Liputan6.com, Jakarta Hubungan yang sehat seharusnya dibangun atas dasar kepercayaan dan keterbukaan satu sama lain. Namun, tidak semua hubungan berjalan demikian.
Ketika salah satu pihak mulai merasa dikendalikan atau ditekan untuk melakukan hal-hal yang tidak diinginkan. Hal ini bisa menjadi sinyal awal bahwa hubungan tersebut sudah tidak sehat.
Perilaku tidak jujur, kasar secara emosional, atau tidak peduli terhadap perasaan pasangan merupakan tanda-tanda umum dari hubungan yang beracun atau toxic. Dalam situasi ini seseorang bisa merasa dirinya tidak dihargai.
Dilansir dari Medical News Today, berikut penjelasan secara detail tentang ciri hubungan toxic, perbedaannya dengan hubungan abusif, serta dampak emosional dan fisik yang bisa terjadi jika terus bertahan di dalamnya.
Hubungan disebut toxic ketika satu pihak mulai memiliki kontrol lebih besar dibanding pasangannya. Individu tersebut bisa mulai menunjukkan beberapa perilaku negatif, diantaranya:
- tidak jujur
- memaksa pasangannya untuk berhubungan seksual
- tidak mempertimbangkan perasaan pasangan
- menolak bertanggung jawab atas tindakan sendiri
- tidak berkomunikasi dengan baik
- mencoba mengambil keputusan secara sepihak.
Perbedaan Hubungan Toxic dan Abusif
Hubungan bisa menjadi toxic jika tidak lagi terasa setara. Seseorang mungkin merasa pasangannya mengambil banyak keputusan tanpa berdiskusi atau bersikap tidak jujur dan tidak peduli.
Bila situasi ini memburuk, hubungan bisa berubah menjadi abusif, yaitu ketika salah satu pihak benar-benar kehilangan rasa aman.
Contohnya adalah pasangan yang memaksa seseorang hanya menghabiskan waktu dengannya, melakukan manipulasi, menyalahkan secara sepihak, mengintimidasi, dan sering menuduh tanpa dasar.
Semua ciri tersebut menunjukkan bahwa dinamika kekuasaan telah berubah dan bisa membahayakan secara emosional maupun fisik. Mengenali perbedaannya penting untuk menentukan langkah penanganan yang tepat.
Ciri-Ciri Hubungan Sudah Tidak Sehat
Ada berbagai tanda yang bisa dikenali ketika hubungan berubah menjadi toxic. Salah satu yang paling umum adalah tidak adanya dukungan emosional. Seseorang mungkin merasa kebutuhannya diabaikan dan pasangan hanya fokus pada dirinya sendiri.
Kecemburuan berlebihan juga bisa menjadi pertanda. Pasangan mungkin mulai mempertanyakan ke mana seseorang pergi, siapa yang ditemui, hingga membatasi ruang gerak sosial. Komunikasi pun berubah menjadi tidak sehat, bukan lagi terbuka dan saling menghargai.

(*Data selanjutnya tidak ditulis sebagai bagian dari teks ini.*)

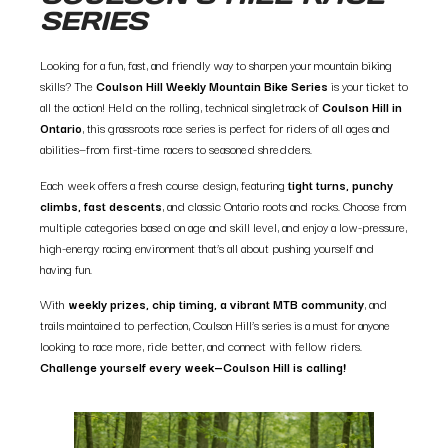
SERIES
Looking for a fun, fast, and friendly way to sharpen your mountain biking
skills? The
Coulson Hill Weekly Mountain Bike Series
is your ticket to
all the action! Held on the rolling, technical singletrack of
Coulson Hill in
Ontario
, this grassroots race series is perfect for riders of all ages and
abilities—from first-time racers to seasoned shredders.
Each week offers a fresh course design, featuring
tight turns, punchy
climbs, fast descents
, and classic Ontario roots and rocks. Choose from
multiple categories based on age and skill level, and enjoy a low-pressure,
high-energy racing environment that’s all about pushing yourself and
having fun.
With
weekly prizes, chip timing, a vibrant MTB community
, and
trails maintained to perfection, Coulson Hill’s series is a must for anyone
looking to race more, ride better, and connect with fellow riders.
Challenge yourself every week—Coulson Hill is calling!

Rasa dendam dan kemarahan yang tak terselesaikan juga bisa menumpuk. Jika seseorang merasa marah terus-menerus namun tidak bisa mengekspresikannya secara sehat ini dapat memperburuk hubungan. Perilaku mengendalikan, seperti mengatur pakaian, aktivitas, atau pertemanan, termasuk dalam kategori toxic.
Tanda lainnya termasuk berbohong, meremehkan, dan tidak peduli terhadap kebutuhan pasangan. Semua pola ini menandakan hubungan yang tidak sehat dan tidak layak dipertahankan.
Dampak dan Cara Mengatasi Hubungan Toxic
Hubungan toxic bisa berdampak besar pada kesehatan mental. Seseorang bisa mengalami berbagai gangguan kesehatan mental, seperti:
- depresi
- gangguan kecemasan
- insomnia
- post-traumatic stress disorder (PTSD)
- rasa terisolasi
Jika seseorang merasa berada dalam hubungan toxic, langkah pertama adalah berbicara dengan orang terpercaya, seperti teman, keluarga, guru, rekan kerja, atau konselor. Dukungan emosional dari lingkungan sekitar bisa menjadi kekuatan awal untuk keluar dari situasi sulit.
Bila ingin mengakhiri hubungan, penting untuk merancang rencana secara matang. Misalnya, kamu bisa menemukan tempat aman untuk tinggal, memblokir pasangan di media sosial, memutus semua kontak, hingga menulis jurnal untuk mengingatkan hal baik tentang diri sendiri.
Yang terpenting, setiap orang berhak merasa aman dan dihargai dalam sebuah hubungan. Bila hal itu tidak lagi ada, maka meninggalkan hubungan tersebut adalah tindakan keberanian bukan kegagalan.